Yeah that haughty, I am being nice to the bastard now, attitude has driven me to distraction young as I in this publication business. Phil has obviously not seen fit to read my previous introduction or decided to consciously ignore that information when I gave my “credentials” for be able, young as I am, to do a review on a Bogie film. I had been reared by black and white film crazed parents who from an early age carted me off to various film festival retrospectives both in college and later. I, in my turn, when I came off age would go myself, and later with various cheap date dates to my own slew of such features. I say again for Phil or anybody else I don’t need some certificate to prove that I can write intelligently about Bogie or about the golden age of screwball comedy. An age when the likes of Preston Sturgis, George Cukor, and the director here Howard Hawks made America laugh at itself for a few minutes in the heat of the 1930s Greta Depression and later the slogging through World War II that my grandparents and great-grandparents went through. WTF how hard is that to understand . Kenny Jacobs] 
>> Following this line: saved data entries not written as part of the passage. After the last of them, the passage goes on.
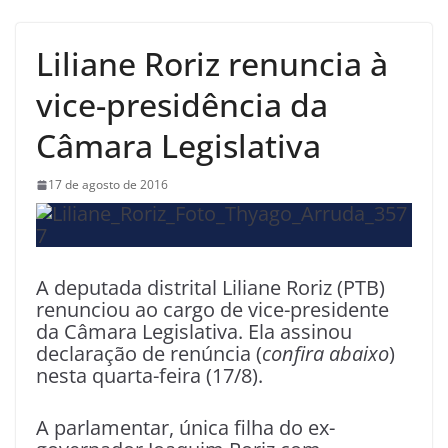
Liliane Roriz renuncia à
vice-presidência da
Câmara Legislativa
17 de agosto de 2016
A deputada distrital Liliane Roriz (PTB)
renunciou ao cargo de vice-presidente
da Câmara Legislativa. Ela assinou
declaração de renúncia (
confira abaixo
)
nesta quarta-feira (17/8).
A parlamentar, única filha do ex-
I had to laugh when I read Phil Larkin’s review of The Avengers since he gave it short shrift in the story-line department. Wrote the whole thing as some kind of ghoulish nightmare in about three lines so what he really wanted to write about was the “injustice” done to him-again. Which is maybe why Greg wanted me to do the Bringing Up Baby. Wanted to get more than three lines about the actual film he was reviewing. Of course with Baby, with any film you can do a sabotage job dismissing a film in a few words. You can also get the kernel of truth the film is trying to get at as well.

Here you have goof paleontologist Huxley, maybe vibes of Aldous, played by Cary Grant playing a little against type, fussing over finishing the construction of his pet project dinosaur bones getting that one last piece. Strangely just the day before he is to get married to his wet blanket assistant who only apparently wants him for his brain and fame potential. No way is Cary going to marry that person so let’s segue into later when to hustle some hard cash to finish up the project he winds up on a golf course trying to hustle dough from a rich matron’s lawyer. Enter poor little holy goof rich girl Susan, played by Katharine Hepburn playing pretty far from type and which ended up with poor box office haunting her career for a couple of years until she got all wistful and delightful in The Philadelphia Story. From that first meeting the pair exchange, mainly her exchange, a comedy of errors including a lot of dipsy-doodle around a dog and that last piece dinosaur bone. But you know as well as I do that through all the misadventures that holy goof Susan starts to grow on the good ancient bone goof Doctor. Of course there has to be one last pratfall by Susan to cement their mutual love with the poor innocent dinosaur taking a beating once more as if that millions of years ago extinction wasn’t humiliating enough. Short summary but more three lines to wrap up another Hollywood boy meets girl story that frankly was not hard for me to figure out or watch with interest. Touché Phil.